Although the RhAF’s main reconnaissance asset was provided by a number of English Electric Canberras, in early 1966 a staff officer at the RhAF HQ, Sqn Ldr Don Brenchley, began an initiative to give the Hunters a reconnaissance capability. Engineers at 1 Sqn modified the front end of a 100-gallon fuel tank into a camera pod by installing three F95 cameras. One camera faced forward and the other two were obliques, giving an overlapping view to port and starboard, as well as vertically under the aircraft. The camera controls were fairly basic, enabling the pilot to operate the forward camera separately as the aircraft approached the target, followed by the verticals as the aircraft passed over the target. Although this modification was fairly rudimentary, it worked well and the drop tank camera pod proved capable of providing clear overlapping photographs from low passes at 200ft and 400+ kts. For reconnaissance sorties the 100-gal drop tank camera pod was always carried on the port outer pylon, with a normal 100-gal tank on the starboard pylon and 200-gal tanks on both the inner pylons. Hunter reconnaissance sorties were usually flown from RhAF New Sarum, near Salisbury as that station had a better equipped photographic section than Thornhill.
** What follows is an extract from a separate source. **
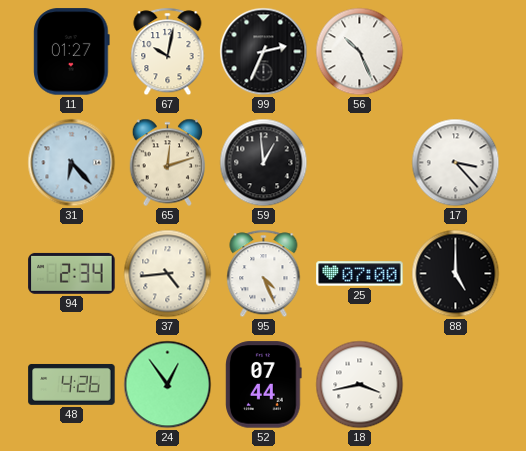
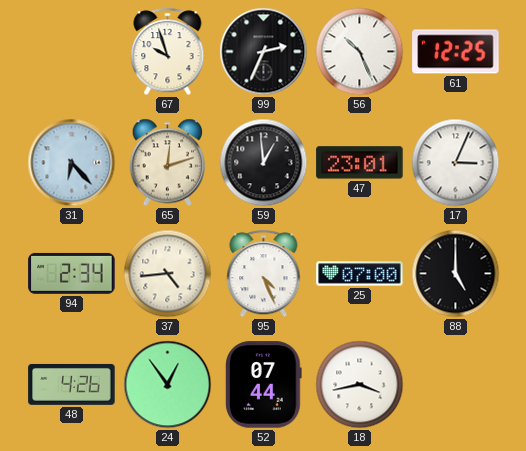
11: 01:27 -> none
67: 10:02 -> 9:57
61: none -> 12:25
47: none -> 23:01
17: 3:23 -> 3:04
The drop tank camera pod was used successfully on many sorties throughout the ‘Bush War’ and the Hunters gave sterling service to the RhAF. Of the 12 original Hunters, one was lost to a technical defect and two were lost to ground fire. Only one Hunter pilot was lost during the ‘Bush War’ - Air Lt B K Gordon died when he was shot down on 3 Oct 79 whilst attacking a Frelimo Column near Chimoio in Mozambique. After the end of the ‘Bush War’ and the creation of Zimbabwe, the Hunters remained at Thornhill as part of the Air Force of Zimbabwe (AFZ). However, in the early hours of 25 Jul 82, five of the surviving Hunters were destroyed in a series of explosions, committed either by dissident white AFZ personnel, or by South African Special Forces, depending on who you choose to believe. However, I imagine that many of the ex-RhAF personnel who had struggled so hard for throughout the long, difficult years of the ‘Bush War’ to keep those Hunters flying, would have much preferred to see them destroyed in a final, fiery ‘Gotterdammerung’, than survive to support the new regime headed by ex-guerrillas. The destroyed Hunters were replaced by other FGA9s delivered from Britain and Kenya between 1981-7, but the exodus of many white engineers made it increasingly difficult for the Hunters to be kept serviceable. One or two Hunters struggled on and eventually the last aircraft were finally retired in Jan 2002.